[Dataset entries]
##############################
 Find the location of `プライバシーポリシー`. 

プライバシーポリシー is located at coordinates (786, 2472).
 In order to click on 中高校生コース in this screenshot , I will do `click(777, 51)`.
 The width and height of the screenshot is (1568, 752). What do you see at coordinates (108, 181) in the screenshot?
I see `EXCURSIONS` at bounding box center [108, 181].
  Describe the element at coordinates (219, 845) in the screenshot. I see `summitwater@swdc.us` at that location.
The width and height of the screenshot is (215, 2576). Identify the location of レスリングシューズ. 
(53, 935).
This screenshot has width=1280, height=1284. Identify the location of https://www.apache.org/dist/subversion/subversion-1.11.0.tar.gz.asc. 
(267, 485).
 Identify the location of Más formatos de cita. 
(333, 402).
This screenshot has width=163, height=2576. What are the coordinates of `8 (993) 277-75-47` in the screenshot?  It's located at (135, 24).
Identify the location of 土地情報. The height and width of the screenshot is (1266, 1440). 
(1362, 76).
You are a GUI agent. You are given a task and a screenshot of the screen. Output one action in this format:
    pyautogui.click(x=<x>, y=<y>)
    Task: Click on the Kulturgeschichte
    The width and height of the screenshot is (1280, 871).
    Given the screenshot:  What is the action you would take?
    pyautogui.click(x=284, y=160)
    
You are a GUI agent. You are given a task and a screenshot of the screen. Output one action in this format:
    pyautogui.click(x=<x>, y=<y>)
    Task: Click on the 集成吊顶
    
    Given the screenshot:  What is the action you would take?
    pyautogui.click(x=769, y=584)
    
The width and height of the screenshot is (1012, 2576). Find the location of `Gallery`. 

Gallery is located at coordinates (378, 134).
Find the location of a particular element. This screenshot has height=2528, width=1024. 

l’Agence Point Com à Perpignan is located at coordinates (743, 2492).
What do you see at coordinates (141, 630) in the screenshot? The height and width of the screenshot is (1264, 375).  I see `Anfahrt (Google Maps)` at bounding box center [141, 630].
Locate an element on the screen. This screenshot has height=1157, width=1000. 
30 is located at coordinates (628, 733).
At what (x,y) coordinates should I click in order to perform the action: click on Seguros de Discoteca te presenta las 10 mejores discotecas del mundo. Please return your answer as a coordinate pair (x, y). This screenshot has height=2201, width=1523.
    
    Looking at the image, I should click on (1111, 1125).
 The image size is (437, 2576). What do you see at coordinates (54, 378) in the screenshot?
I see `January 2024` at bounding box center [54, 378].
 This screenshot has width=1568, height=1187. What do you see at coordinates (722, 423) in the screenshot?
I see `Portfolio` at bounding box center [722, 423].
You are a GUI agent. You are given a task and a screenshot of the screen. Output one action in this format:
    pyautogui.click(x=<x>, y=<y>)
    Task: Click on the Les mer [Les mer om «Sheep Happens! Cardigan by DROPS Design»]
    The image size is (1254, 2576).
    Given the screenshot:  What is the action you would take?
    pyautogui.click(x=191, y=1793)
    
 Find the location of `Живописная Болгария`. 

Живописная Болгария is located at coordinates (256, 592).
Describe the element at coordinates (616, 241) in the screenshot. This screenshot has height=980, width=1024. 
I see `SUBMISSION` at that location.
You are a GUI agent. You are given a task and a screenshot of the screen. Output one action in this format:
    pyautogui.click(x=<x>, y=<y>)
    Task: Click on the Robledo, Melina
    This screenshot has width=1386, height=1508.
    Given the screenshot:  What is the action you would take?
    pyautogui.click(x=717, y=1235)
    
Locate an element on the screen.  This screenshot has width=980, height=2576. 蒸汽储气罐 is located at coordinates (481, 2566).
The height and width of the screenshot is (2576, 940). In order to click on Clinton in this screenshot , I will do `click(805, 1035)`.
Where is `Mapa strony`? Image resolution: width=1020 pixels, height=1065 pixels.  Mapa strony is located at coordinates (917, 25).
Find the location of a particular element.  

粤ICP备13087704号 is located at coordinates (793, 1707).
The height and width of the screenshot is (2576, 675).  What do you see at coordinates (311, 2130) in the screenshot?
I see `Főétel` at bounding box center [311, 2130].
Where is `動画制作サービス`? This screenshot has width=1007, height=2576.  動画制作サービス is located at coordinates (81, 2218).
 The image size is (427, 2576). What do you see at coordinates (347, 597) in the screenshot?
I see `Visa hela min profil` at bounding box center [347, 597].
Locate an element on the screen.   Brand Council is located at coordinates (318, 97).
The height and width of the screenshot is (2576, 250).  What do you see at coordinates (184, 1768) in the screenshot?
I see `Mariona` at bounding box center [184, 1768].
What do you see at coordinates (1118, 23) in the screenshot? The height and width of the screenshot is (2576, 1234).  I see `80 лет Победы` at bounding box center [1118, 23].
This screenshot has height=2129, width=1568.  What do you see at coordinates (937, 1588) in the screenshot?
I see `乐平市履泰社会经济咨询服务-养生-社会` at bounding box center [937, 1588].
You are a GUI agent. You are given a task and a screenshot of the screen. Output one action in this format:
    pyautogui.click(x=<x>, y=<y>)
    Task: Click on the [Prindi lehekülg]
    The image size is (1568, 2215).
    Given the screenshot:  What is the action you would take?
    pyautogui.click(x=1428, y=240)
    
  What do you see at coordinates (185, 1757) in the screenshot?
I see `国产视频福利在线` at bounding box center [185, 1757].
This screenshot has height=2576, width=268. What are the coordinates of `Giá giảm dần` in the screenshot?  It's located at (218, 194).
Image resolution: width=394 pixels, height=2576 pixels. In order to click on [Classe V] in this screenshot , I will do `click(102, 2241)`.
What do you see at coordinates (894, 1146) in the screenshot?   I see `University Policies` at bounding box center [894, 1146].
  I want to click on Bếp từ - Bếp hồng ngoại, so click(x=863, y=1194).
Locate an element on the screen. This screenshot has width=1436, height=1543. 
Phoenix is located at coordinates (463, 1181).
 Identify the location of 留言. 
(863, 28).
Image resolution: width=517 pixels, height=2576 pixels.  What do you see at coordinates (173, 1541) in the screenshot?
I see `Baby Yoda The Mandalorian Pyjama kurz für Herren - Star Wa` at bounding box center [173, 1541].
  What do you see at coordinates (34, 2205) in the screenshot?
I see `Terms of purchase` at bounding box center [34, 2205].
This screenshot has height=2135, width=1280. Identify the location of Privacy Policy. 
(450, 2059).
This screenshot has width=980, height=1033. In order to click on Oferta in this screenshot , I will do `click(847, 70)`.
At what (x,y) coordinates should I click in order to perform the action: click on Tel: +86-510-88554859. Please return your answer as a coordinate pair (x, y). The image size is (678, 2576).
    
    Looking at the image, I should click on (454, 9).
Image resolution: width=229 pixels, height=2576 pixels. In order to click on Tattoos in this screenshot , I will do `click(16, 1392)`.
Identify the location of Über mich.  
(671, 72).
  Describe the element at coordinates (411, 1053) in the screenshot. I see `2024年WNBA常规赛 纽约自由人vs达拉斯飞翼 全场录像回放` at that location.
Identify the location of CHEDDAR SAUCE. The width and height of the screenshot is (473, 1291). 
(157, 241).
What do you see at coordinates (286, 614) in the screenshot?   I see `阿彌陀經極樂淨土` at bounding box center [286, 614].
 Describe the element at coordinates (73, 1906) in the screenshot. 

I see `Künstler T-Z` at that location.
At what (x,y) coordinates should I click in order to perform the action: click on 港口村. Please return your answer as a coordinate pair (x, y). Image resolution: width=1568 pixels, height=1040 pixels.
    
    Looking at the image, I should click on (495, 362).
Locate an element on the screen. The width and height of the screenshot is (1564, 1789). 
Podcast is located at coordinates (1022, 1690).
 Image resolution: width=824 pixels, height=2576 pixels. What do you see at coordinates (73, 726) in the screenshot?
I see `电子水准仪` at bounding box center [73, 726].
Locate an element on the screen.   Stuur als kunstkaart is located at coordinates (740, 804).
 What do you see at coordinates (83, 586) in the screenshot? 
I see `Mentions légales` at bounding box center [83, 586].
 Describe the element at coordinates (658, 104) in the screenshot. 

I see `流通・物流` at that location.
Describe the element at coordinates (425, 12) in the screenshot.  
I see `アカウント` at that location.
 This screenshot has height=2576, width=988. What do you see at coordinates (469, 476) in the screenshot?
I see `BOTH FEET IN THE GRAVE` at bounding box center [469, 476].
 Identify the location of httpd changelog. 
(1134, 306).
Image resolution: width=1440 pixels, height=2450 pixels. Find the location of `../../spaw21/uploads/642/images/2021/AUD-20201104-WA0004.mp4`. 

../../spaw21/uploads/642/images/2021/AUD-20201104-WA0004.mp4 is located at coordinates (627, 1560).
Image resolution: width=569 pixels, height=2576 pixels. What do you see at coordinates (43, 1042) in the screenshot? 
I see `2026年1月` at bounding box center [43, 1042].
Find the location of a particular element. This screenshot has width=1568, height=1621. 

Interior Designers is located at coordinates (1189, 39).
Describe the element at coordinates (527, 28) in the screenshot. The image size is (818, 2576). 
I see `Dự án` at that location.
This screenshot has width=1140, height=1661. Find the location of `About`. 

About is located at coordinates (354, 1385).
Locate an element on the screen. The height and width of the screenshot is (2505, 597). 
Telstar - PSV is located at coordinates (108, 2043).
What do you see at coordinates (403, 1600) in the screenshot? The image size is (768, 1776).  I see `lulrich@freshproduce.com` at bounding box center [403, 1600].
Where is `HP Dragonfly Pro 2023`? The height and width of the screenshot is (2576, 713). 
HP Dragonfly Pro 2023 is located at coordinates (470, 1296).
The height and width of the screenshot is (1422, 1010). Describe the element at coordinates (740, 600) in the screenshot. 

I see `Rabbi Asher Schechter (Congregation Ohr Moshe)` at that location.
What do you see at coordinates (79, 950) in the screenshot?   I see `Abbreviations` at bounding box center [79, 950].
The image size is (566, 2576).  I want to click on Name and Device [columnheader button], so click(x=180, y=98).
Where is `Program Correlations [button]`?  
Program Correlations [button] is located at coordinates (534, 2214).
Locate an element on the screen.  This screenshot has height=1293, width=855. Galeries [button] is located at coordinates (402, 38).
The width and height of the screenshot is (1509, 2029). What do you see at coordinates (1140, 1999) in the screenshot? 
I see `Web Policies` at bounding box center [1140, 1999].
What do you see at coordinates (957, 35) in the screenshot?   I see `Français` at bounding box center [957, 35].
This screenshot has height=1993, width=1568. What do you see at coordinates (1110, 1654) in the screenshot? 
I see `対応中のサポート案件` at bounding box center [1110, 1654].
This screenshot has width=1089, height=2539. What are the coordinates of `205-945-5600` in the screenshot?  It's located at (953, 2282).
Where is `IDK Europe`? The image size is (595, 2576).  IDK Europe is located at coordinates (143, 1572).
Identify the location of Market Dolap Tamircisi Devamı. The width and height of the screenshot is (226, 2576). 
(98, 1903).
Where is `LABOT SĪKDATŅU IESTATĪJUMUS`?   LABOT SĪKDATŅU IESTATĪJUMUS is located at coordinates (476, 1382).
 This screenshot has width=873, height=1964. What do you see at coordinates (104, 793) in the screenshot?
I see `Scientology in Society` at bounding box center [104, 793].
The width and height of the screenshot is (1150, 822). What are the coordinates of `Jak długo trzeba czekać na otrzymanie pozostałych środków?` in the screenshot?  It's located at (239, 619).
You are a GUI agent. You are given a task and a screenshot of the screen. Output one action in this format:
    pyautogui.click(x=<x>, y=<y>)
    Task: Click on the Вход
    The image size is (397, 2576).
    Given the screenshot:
##############################
Exercise prompt: Above are the entries. Copy exactly the part that opens with the line containing "The height and width of the screenshot is (1422, 1010)." and closes with the line containing "What do you see at coordinates (957, 35)", and no more.

Exercise response:
The height and width of the screenshot is (1422, 1010). Describe the element at coordinates (740, 600) in the screenshot. 

I see `Rabbi Asher Schechter (Congregation Ohr Moshe)` at that location.
What do you see at coordinates (79, 950) in the screenshot?   I see `Abbreviations` at bounding box center [79, 950].
The image size is (566, 2576).  I want to click on Name and Device [columnheader button], so click(x=180, y=98).
Where is `Program Correlations [button]`?  
Program Correlations [button] is located at coordinates (534, 2214).
Locate an element on the screen.  This screenshot has height=1293, width=855. Galeries [button] is located at coordinates (402, 38).
The width and height of the screenshot is (1509, 2029). What do you see at coordinates (1140, 1999) in the screenshot? 
I see `Web Policies` at bounding box center [1140, 1999].
What do you see at coordinates (957, 35) in the screenshot?   I see `Français` at bounding box center [957, 35].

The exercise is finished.